Charlie. Explain the behavior of the main character (Driver) is not difficult, especially after the conversation – the scandal with Nicole. A kind of typical collective way of thinking of a modern man who has opportunities for creative self-realization. However, it does not occur to him to listen to the needs of his wife. Very indicative of the moment of turning off the light: he came out, there is no one in the room (Nicole = nobody). At a certain point he becomes very sorry when he lies in the kitchen and seems to realize his worthlessness and helplessness in many respects. No one in this pair is Charlie.
Henry. It is especially gratifying that the child’s son was created with the expectation that the child does not ask trivial questions and does not suffer (at least, obviously) from the fact that the parents no longer live together (yes, in this context!). At this age, children do not always ask questions, and with frequent meetings with his father, he simply has no time to suffer from his absence. In addition, because the environment does not make the divorce a tragedy or broadcast it to the boy, he can not perceive it as something terrible and nightmarish.
Honestly, there have been several expectations in twists on the plot (based on the actions and consultations of the lawyers of the main characters). And very pleased with the fact that the writers did not go into all seriousness, and, no matter what, went the path of reasonable actions and preservation of human relations between the characters.
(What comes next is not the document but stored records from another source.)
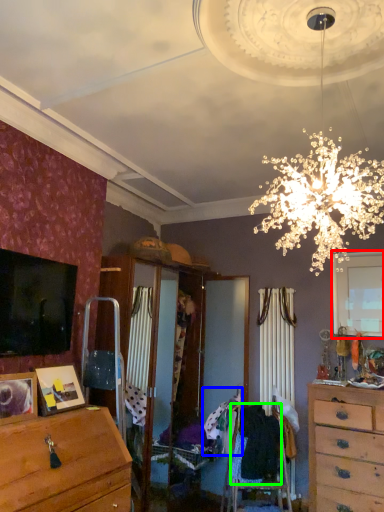 Question: Which object is the farthest from window (highlighted by a red box)? Choose among these: clothing (highlighted by a blue box) or clothing (highlighted by a green box).

Choices:
 (A) clothing
 (B) clothing

Answer: (A) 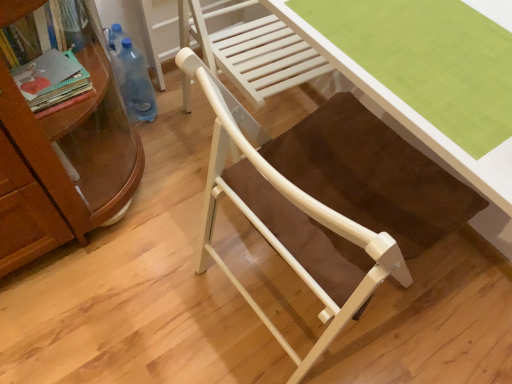 Locate an element on the screen. free region under matte white chair at center (from a real-world perspective) is located at coordinates (277, 292). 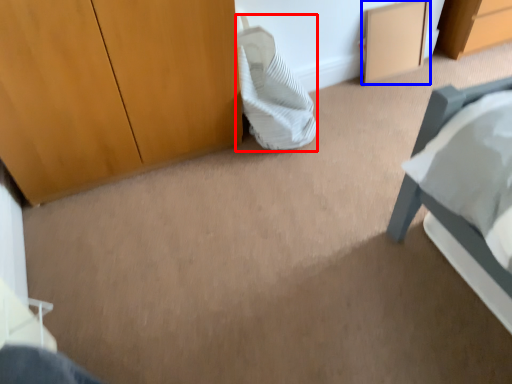 Question: Which of the following is the farthest to the observer, pillow (highlighted by a red box) or cabinetry (highlighted by a blue box)?

Choices:
 (A) pillow
 (B) cabinetry

Answer: (B) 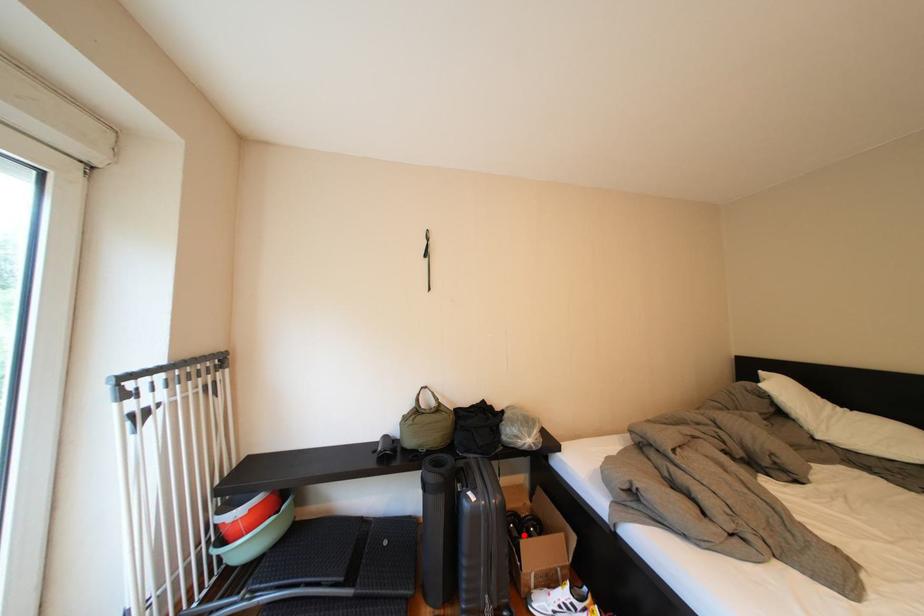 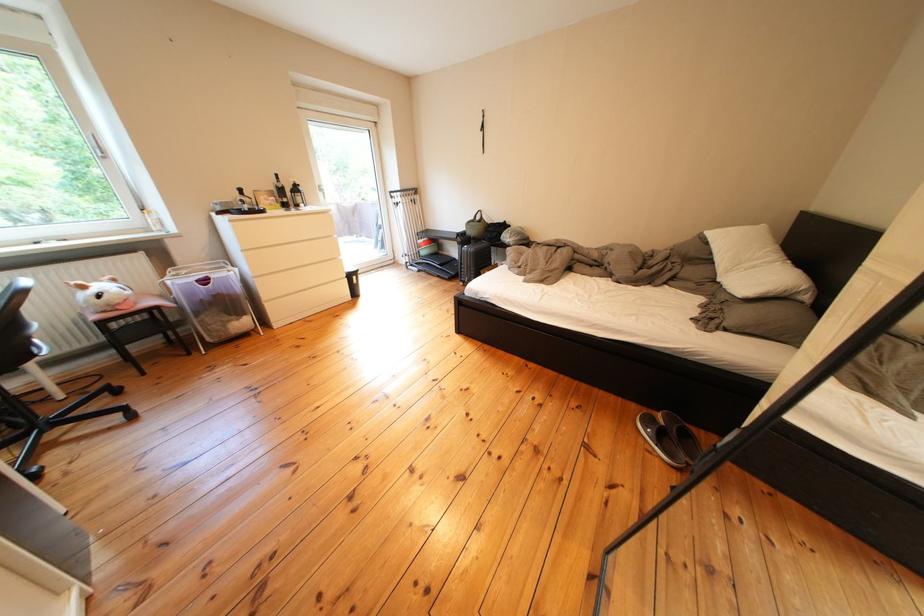 Question: I am providing you with two images of the same scene from different viewpoints. A red point is marked on the first image. Is the red point's position out of view in image 2?

Choices:
 (A) Yes
 (B) No

Answer: (A) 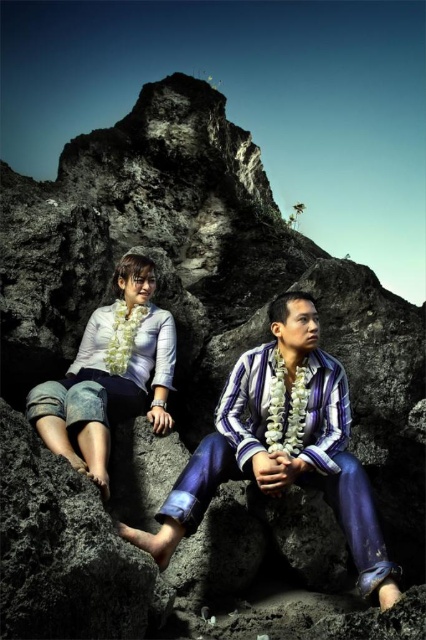 You are a photographer trying to capture a photo of the smooth rock at lower center and the denim shorts at left. Which object should you focus on first if you want to ensure both are in focus without adjusting the camera settings?

You should focus on the smooth rock at lower center first because it is closer to the viewer than the denim shorts at left, so focusing on the closer object will help both be in focus.

You are a fashion designer analyzing the clothing items in the image. Which clothing item, the striped cotton shirt at center or the denim shorts at left, has a greater width?

The striped cotton shirt at center has a greater width than the denim shorts at left. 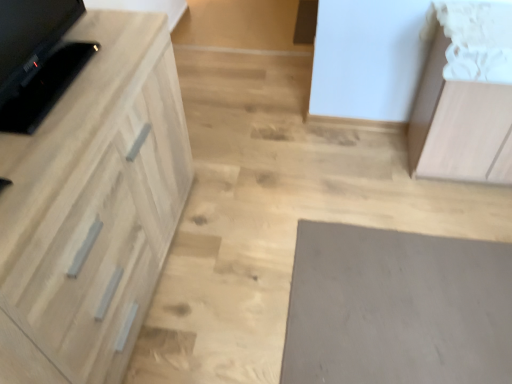 You are a GUI agent. You are given a task and a screenshot of the screen. Output one action in this format:
    pyautogui.click(x=<x>, y=<y>)
    Task: Click on the free space below black glossy tv at left (from a real-world perspective)
    
    Given the screenshot: What is the action you would take?
    pyautogui.click(x=46, y=81) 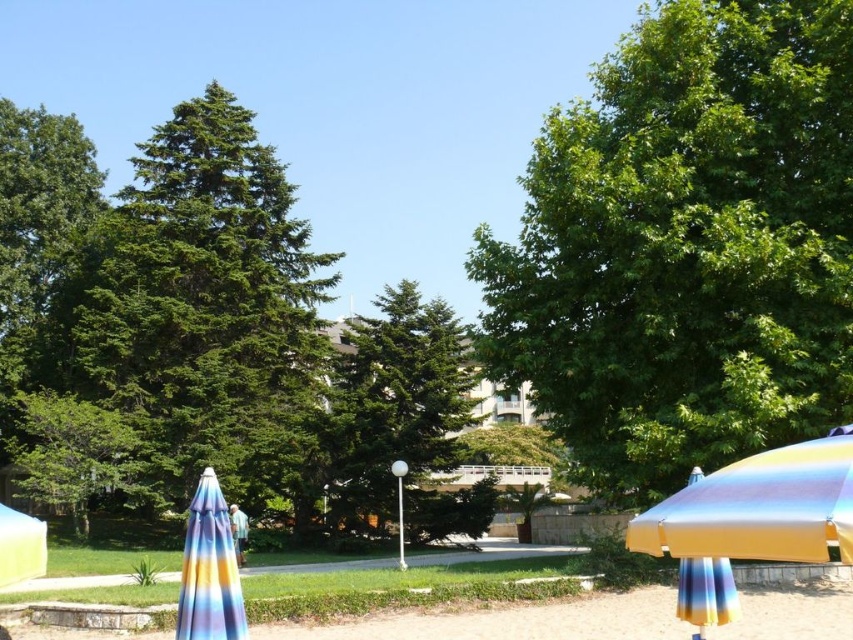 You are a photographer setting up equipment between the metallic rainbow umbrella at lower right and the multicolored fabric umbrella at lower left. The equipment requires a minimum of 4 meters of space to operate safely. Based on the scene, can you safely set up your equipment here?

The metallic rainbow umbrella at lower right and the multicolored fabric umbrella at lower left are 3.91 meters apart, which is less than the required 4 meters. Therefore, you cannot safely set up your equipment here due to insufficient space.

You are standing at the center of the scene and want to place a new bench exactly halfway between the multicolored fabric umbrella at lower left and another object. Which object should you choose to ensure the bench is positioned correctly?

The bench should be placed halfway between the multicolored fabric umbrella at lower left and the green bamboo dock at lower right, as the multicolored fabric umbrella at lower left is located at point (x=209, y=570) and the green bamboo dock at lower right is at point (x=236, y=589), making their midpoint suitable for the bench. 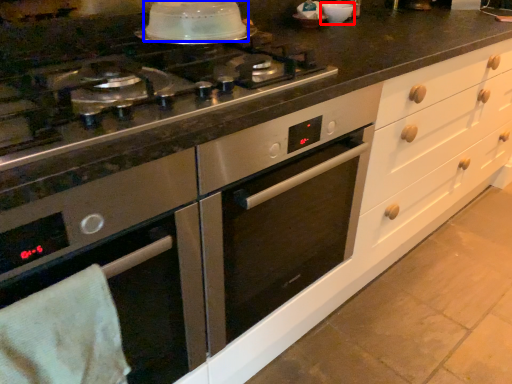 Question: Among these objects, which one is farthest to the camera, appliance (highlighted by a red box) or kitchen appliance (highlighted by a blue box)?

Choices:
 (A) appliance
 (B) kitchen appliance

Answer: (A) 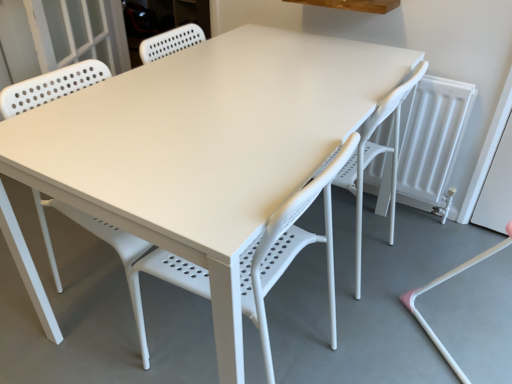 Locate an element on the screen. The width and height of the screenshot is (512, 384). vacant space in front of white plastic swivel chair at lower right is located at coordinates (355, 322). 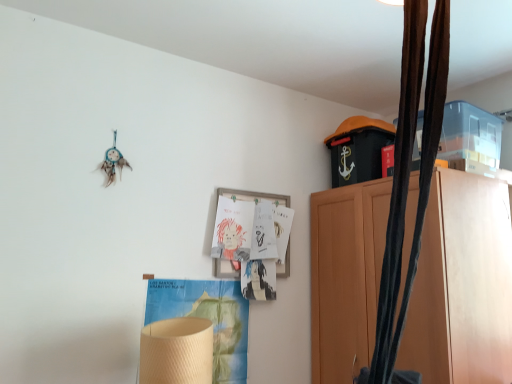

It is impossible to talk about the masterpiece of the picture, because there are enough “raw” moments (a meeting of Charlie with his mother-in-law, a consultation with a lawyer Jay, an episode with a knife + accumulated and unspoken discontent for some reason – that breaks out only at the end, and not at the mediator at the reception), but here is a typical “criticism”, purely individual perception.
The end of the film is very reminiscent of the film “The Wife” with G. Close, when it becomes obvious the fact of the true belonging of the genius. This moment was especially pleasurable, not so much out of female solidarity as out of a sense of triumphant justice.
In general, everyone in this film will find an interesting side of interpersonal relationships and draw appropriate conclusions.
Among all the upcoming Oscar nominees are the epic Joker by Todd Phillips, the monumental Irishman by Martin Scorsese, the acclaimed Once Upon a Time in Hollywood by Quentin Tarantino, the formalist 1917. Sam Mendes – quiet and modest “Marriage Story” Noah Baumbuck seems to me the most subtle, most refined and the best of all the above works.
I don’t want to talk or write much about this movie. Everything is very clean, everything is clear. But among all its plot collisions, there is something lurking between the lines. Something we call the magic of cinema. Something that can not be expressed in words, it only needs to be seen.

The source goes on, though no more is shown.